The Alcohol Treatment Matrix is concerned with the treatment of alcohol-related problems among adults (another deals with drug-related problems). It maps the treatment universe and for each sub-territory (a cell) lists the most important UK-relevant research and guidance. Across the top, columns move from specific interventions through how their impacts are affected by the widening contexts of practitioners, management, the organisation, and whole local area treatment systems. Down the rows are the major intervention types implemented at these levels. Inside each cell is our pick of the most important documents relevant to the impact of that intervention type at that contextual level. 

What is cell A3 about?

About the treatment of alcohol dependence in a medical context and/or involving medical care, typically by GPs or by alcohol treatment or psychiatric units in hospitals. Clinical staff are responsible for medications, so the centrality of these to an intervention distinguishes it most clearly as medical. Drugs (primarily benzodiazepines) help patients withdraw from alcohol more comfortably and safely, or (primarily in the UK acamprosate, but also naltrexone and disulfiram) are intended to sustain longer term abstinence or moderate drinking.

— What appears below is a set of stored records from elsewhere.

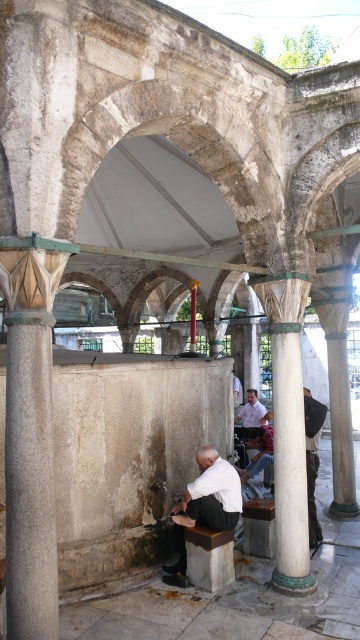 You are standing in the historical structure and want to touch both the white marble column at center and the white matte shirt at center. Which object should you reach for first to touch the closer one?

The white marble column at center is closer to the viewer than the white matte shirt at center, so you should reach for the white marble column at center first. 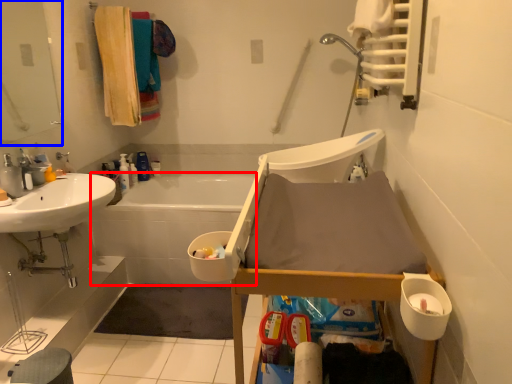 Question: Among these objects, which one is farthest to the camera, bath (highlighted by a red box) or mirror (highlighted by a blue box)?

Choices:
 (A) bath
 (B) mirror

Answer: (A) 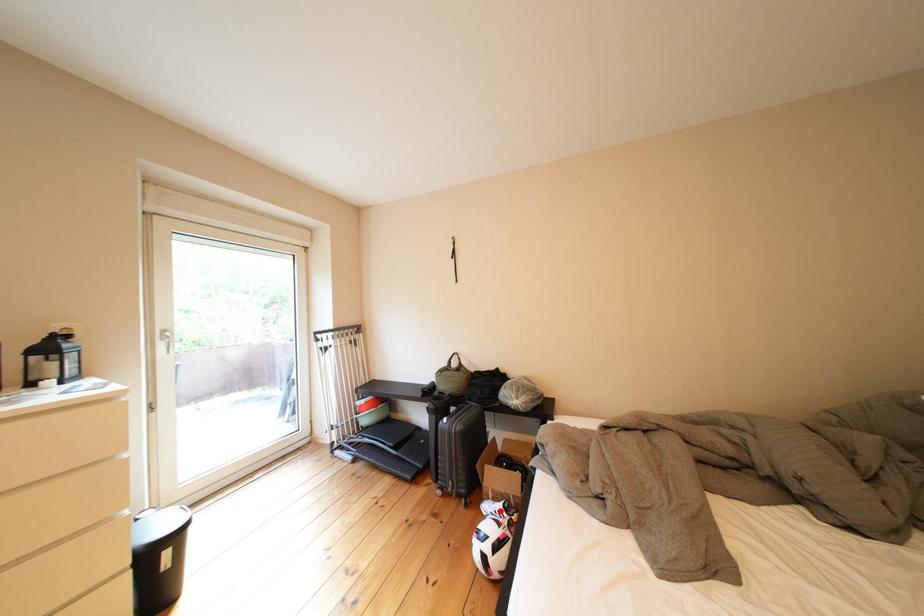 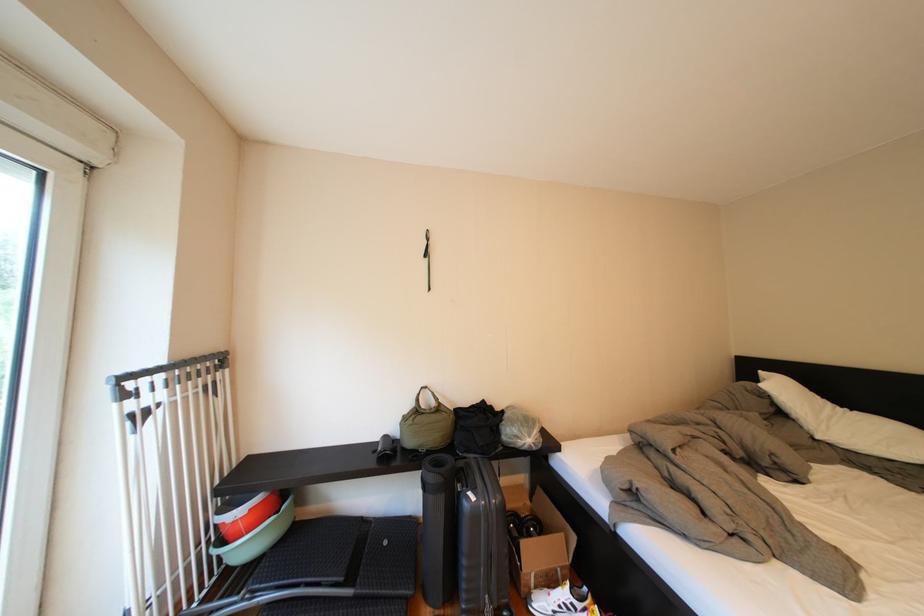 Question: I am providing you with two images of the same scene from different viewpoints. In image1, a red point is highlighted. Considering the same 3D point in image2, which of the following is correct?

Choices:
 (A) It is closer
 (B) It is farther

Answer: (A) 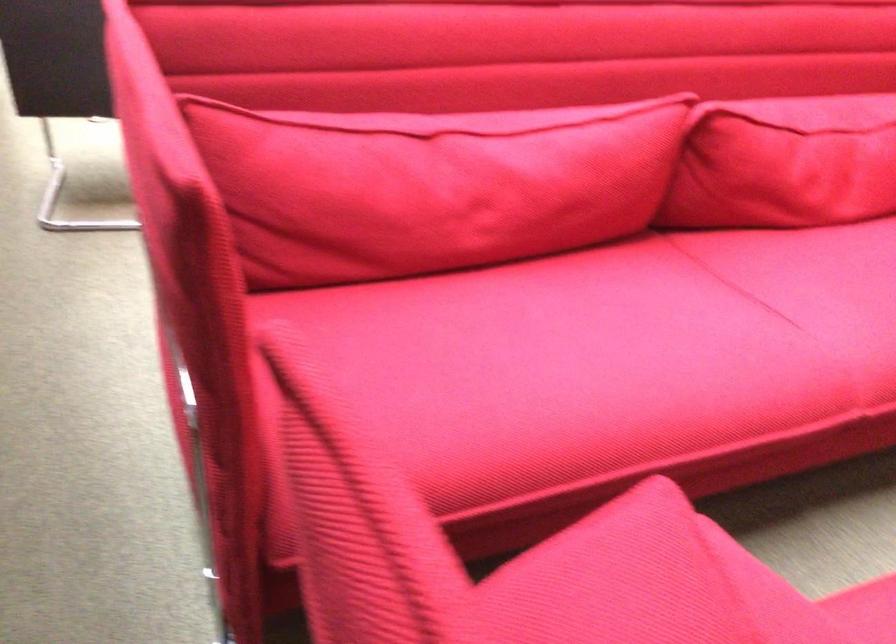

But drugs are never all there is to medical care. They help to forge a relatively intoxication-free space during which patients can lose the habit of regular drinking and be supported to find other ways to cope and construct lives incompatible with a return to heavy drinking. Drug-based treatments also include potentially therapeutic interactions with clinical and other staff, and ways to encourage patients to take medications. Sometimes this means enlisting family and others, deepening their involvement in the patient’s recovery. Without these factors there is a risk that any benefits of medication will be lost once the treatment ends.

Though usage has been increasing, in Britain treatment for alcohol dependence usually consists entirely of advice and support. Drugs are almost universally used to ease withdrawal in inpatient units, but in 2013/14 in England, of the 101,782 drinkers treated in non-residential community settings, just 16% were prescribed a medication. As we’ll see later in this bite, relegation of medications to a minority option accurately reflects their generally minor effects relative to the other influences which together constitute the ‘placebo effect’ seen in trials. For this ‘disease’, medications usually add little (but on average, do add a little) to the patient’s impetus to get better, the processes in their life which help them realise and sustain this ambition, and the impact of deciding to enter and get actively engaged in treatment, one manifestation of which is regularly taking medication.